UK Sport announced last July that they planned to cut funding for bobsleigh.
In total, £23.8 million ($32.6 million/€26.9 million), will be invested in the Olympic and Paralympic programme for Beijing 2022, with the most going to skeleton.
They have been allocated £7.2 million ($9.5 million/€8.1 million), approxmiately £700,000 ($919,000/€792,000) more than they were given for Pyeongchang 2018 where they won three medals, including a gold for Lizzy Yarnold.
Bobsleigh was granted over £5 million ($6.6 million/€5.65 million) for Pyeongchang 2018 but, unlike skeleton, did not deliver the results expected.
Team GB’s men finished 17th and 18th respetively in the four-man event, having been set a target of a top-five finish.
Results improved in the 2018-2019 season, however.
Britain's two-man bob team of Brad Hall and Nick Gleeson finished fourth at the World Championships in Whistler less than a month ago - a result equalled the nation’s best World Championship two-man result for more than 50 years.
The women’s team led by Mica McNeill continued to make similarly significant progress, posting a career best fourth-place finish at a World Cup race in January, less than 12 months after recording the country’s best female finish at an Olympic Winter Games, finishing eighth.
McNeill was only outside the top 10 once in World Cup competition all season.
The BBSA received funding of £350,000 ($450,000/€400,000) for last season but even that has now been cut.
"British Bobsleigh has a long history of participation and success at elite level and we will now focus all our efforts on finding sponsors and donations to ensure that we have teams on the ice representing GB next winter and through to the Beijing Olympics,” Poulton said.
"We will be doing everything we can to ensure the team can get to China - especially as we believe they can be in the mix for medals if they get there - and we would love to hear from companies and individuals who share that desire and that belief in this team."

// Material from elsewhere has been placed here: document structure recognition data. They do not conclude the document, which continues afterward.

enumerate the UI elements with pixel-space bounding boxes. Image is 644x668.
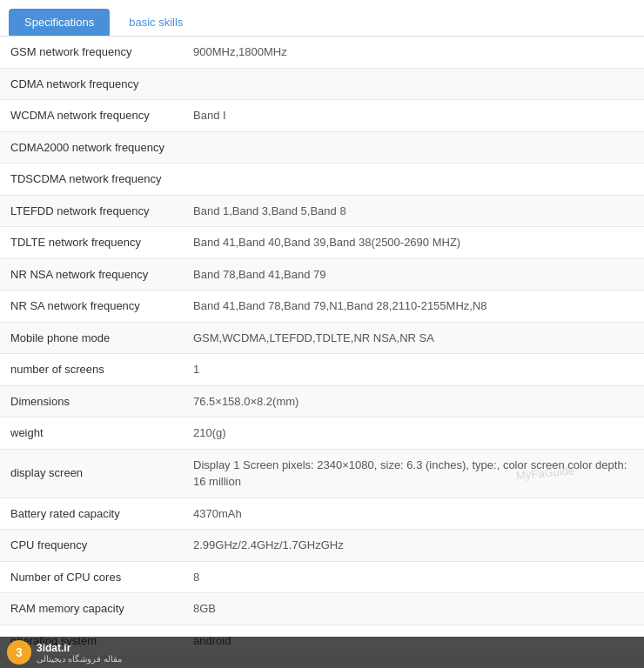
- footer-logo-bar: 3 3idat.ir مقاله فروشگاه دیجیتالی: [0, 637, 644, 668]
- spec-value: [183, 68, 644, 100]
- spec-value: [183, 164, 644, 196]
- spec-label: NR SA network frequency: [0, 291, 183, 323]
- table-row: RAM memory capacity8GB: [0, 593, 644, 625]
- spec-value: Band 78,Band 41,Band 79: [183, 258, 644, 291]
- footer-text: 3idat.ir مقاله فروشگاه دیجیتالی: [37, 642, 122, 664]
- spec-value: 210(g): [183, 418, 644, 450]
- table-row: TDLTE network frequencyBand 41,Band 40,B…: [0, 227, 644, 259]
- footer-logo-circle: 3: [7, 640, 31, 665]
- spec-label: CDMA network frequency: [0, 68, 183, 100]
- spec-label: Number of CPU cores: [0, 561, 183, 593]
- spec-value: Display 1 Screen pixels: 2340×1080, size…: [183, 449, 644, 498]
- table-row: CPU frequency2.99GHz/2.4GHz/1.7GHzGHz: [0, 530, 644, 562]
- table-row: CDMA2000 network frequency: [0, 131, 644, 164]
- table-row: Dimensions76.5×158.0×8.2(mm): [0, 385, 644, 418]
- spec-label: number of screens: [0, 354, 183, 386]
- tab-specifications[interactable]: Specifications: [9, 9, 110, 36]
- spec-value: 4370mAh: [183, 498, 644, 530]
- spec-value: 2.99GHz/2.4GHz/1.7GHzGHz: [183, 530, 644, 562]
- spec-value: GSM,WCDMA,LTEFDD,TDLTE,NR NSA,NR SA: [183, 322, 644, 354]
- spec-label: NR NSA network frequency: [0, 258, 183, 291]
- table-row: TDSCDMA network frequency: [0, 164, 644, 196]
- spec-value: 1: [183, 354, 644, 386]
- table-row: number of screens1: [0, 354, 644, 386]
- table-row: Battery rated capacity4370mAh: [0, 498, 644, 530]
- spec-label: LTEFDD network frequency: [0, 195, 183, 227]
- table-row: LTEFDD network frequencyBand 1,Band 3,Ba…: [0, 195, 644, 227]
- spec-label: CDMA2000 network frequency: [0, 131, 183, 164]
- spec-value: Band I: [183, 100, 644, 132]
- spec-label: weight: [0, 418, 183, 450]
- tab-basic-skills[interactable]: basic skills: [113, 9, 198, 36]
- tabs-bar: Specificationsbasic skills: [0, 0, 644, 37]
- spec-value: 900MHz,1800MHz: [183, 37, 644, 68]
- table-row: WCDMA network frequencyBand I: [0, 100, 644, 132]
- spec-label: TDSCDMA network frequency: [0, 164, 183, 196]
- spec-value: 8GB: [183, 593, 644, 625]
- table-row: weight210(g): [0, 418, 644, 450]
- spec-value: Band 41,Band 78,Band 79,N1,Band 28,2110-…: [183, 291, 644, 323]
- spec-label: Mobile phone mode: [0, 322, 183, 354]
- table-row: display screenDisplay 1 Screen pixels: 2…: [0, 449, 644, 498]
- table-row: NR SA network frequencyBand 41,Band 78,B…: [0, 291, 644, 323]
- spec-label: RAM memory capacity: [0, 593, 183, 625]
- table-row: NR NSA network frequencyBand 78,Band 41,…: [0, 258, 644, 291]
- spec-label: display screen: [0, 449, 183, 498]
- table-row: GSM network frequency900MHz,1800MHz: [0, 37, 644, 68]
- spec-value: 8: [183, 561, 644, 593]
- spec-value: Band 41,Band 40,Band 39,Band 38(2500-269…: [183, 227, 644, 259]
- spec-value: 76.5×158.0×8.2(mm): [183, 385, 644, 418]
- specs-table: GSM network frequency900MHz,1800MHzCDMA …: [0, 37, 644, 668]
- spec-label: WCDMA network frequency: [0, 100, 183, 132]
- spec-label: CPU frequency: [0, 530, 183, 562]
- spec-label: GSM network frequency: [0, 37, 183, 68]
- table-row: CDMA network frequency: [0, 68, 644, 100]
- table-row: Number of CPU cores8: [0, 561, 644, 593]
- footer-site-name: 3idat.ir: [37, 642, 122, 654]
- spec-value: [183, 131, 644, 164]
- spec-value: Band 1,Band 3,Band 5,Band 8: [183, 195, 644, 227]
- spec-label: Battery rated capacity: [0, 498, 183, 530]
- spec-label: TDLTE network frequency: [0, 227, 183, 259]
- footer-description: مقاله فروشگاه دیجیتالی: [37, 654, 122, 664]
- table-row: Mobile phone modeGSM,WCDMA,LTEFDD,TDLTE,…: [0, 322, 644, 354]
- spec-label: Dimensions: [0, 385, 183, 418]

Britain's team of John James Jackson, Stuart Benson, Bruce Tasker and Joel Fearon last week were officially moved from fourth to the bronze medal in the four-man at the 2014 Olympic Games in Sochi following the disqualification of Russia.
It was Britain's first Olympic medal in the sport since Nagano 1998.
"Bobsleigh is a great sport with huge entertainment appeal. It requires athletes of the highest physical standard and is a true test of physical and mental skill befitting an Olympic sport," Lee Johnston British Bobsleigh’s performance director and head coach, said.
"I have seen some real success stories during my 25 years in bobsleigh and I believe the current crop of athletes and coaches have the ability to add to those.
"We are on an upward trend and we have achieved some hugely impressive results over the last two seasons and I am convinced that both our male and female athletes are true medal contenders for Beijing 2022."